Recobra esa sonrisa de suficiencia que le conozco demasiado bien y me tiende su mano de dedos largos. Yo le dejo ahí las llaves de mi habitación. Tengo el infame presentimiento de estar regalándole las llaves del corazón de Miss Acacia. Y al hacer eso, me doy cuenta de que el tiempo de alegre magia con mi centella de gafas ha terminado.

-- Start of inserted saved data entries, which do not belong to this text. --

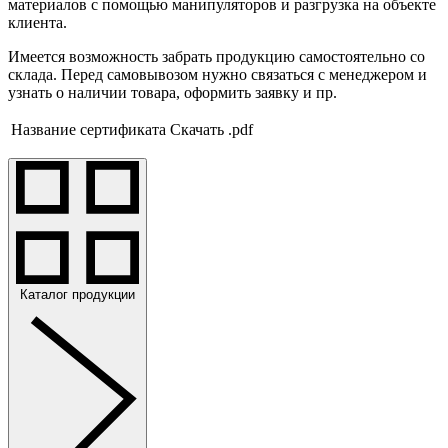
материалов с помощью манипуляторов и разгрузка на объекте
клиента.
Имеется возможность забрать продукцию самостоятельно со
склада. Перед самовывозом нужно связаться с менеджером и
узнать о наличии товара, оформить заявку и пр.
Название сертификата
Скачать .pdf
Каталог продукции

Los sueños de una cabaña a orillas del mar donde poder pasear tranquilos tanto de día como de noche. Su piel, su sonrisa, su ingenio, los destellos de su carácter que me daban ganas de multiplicarme en ella. Ese «sueño real», enraizado en la tierra, fue ayer. Joe ha venido a buscarla. Zozobro en las brumas de mis viejos demonios. Las lancetas de mi reloj se retuercen y se encogen sobre su frágil esfera. Todavía no estoy derrotado, pero tengo miedo, mucho miedo.
Pues en lugar de ver crecer el vientre de Miss Acacia como un jardinero feliz, voy a tener que sacar de nuevo la armadura del armario para enfrentarme con Joe.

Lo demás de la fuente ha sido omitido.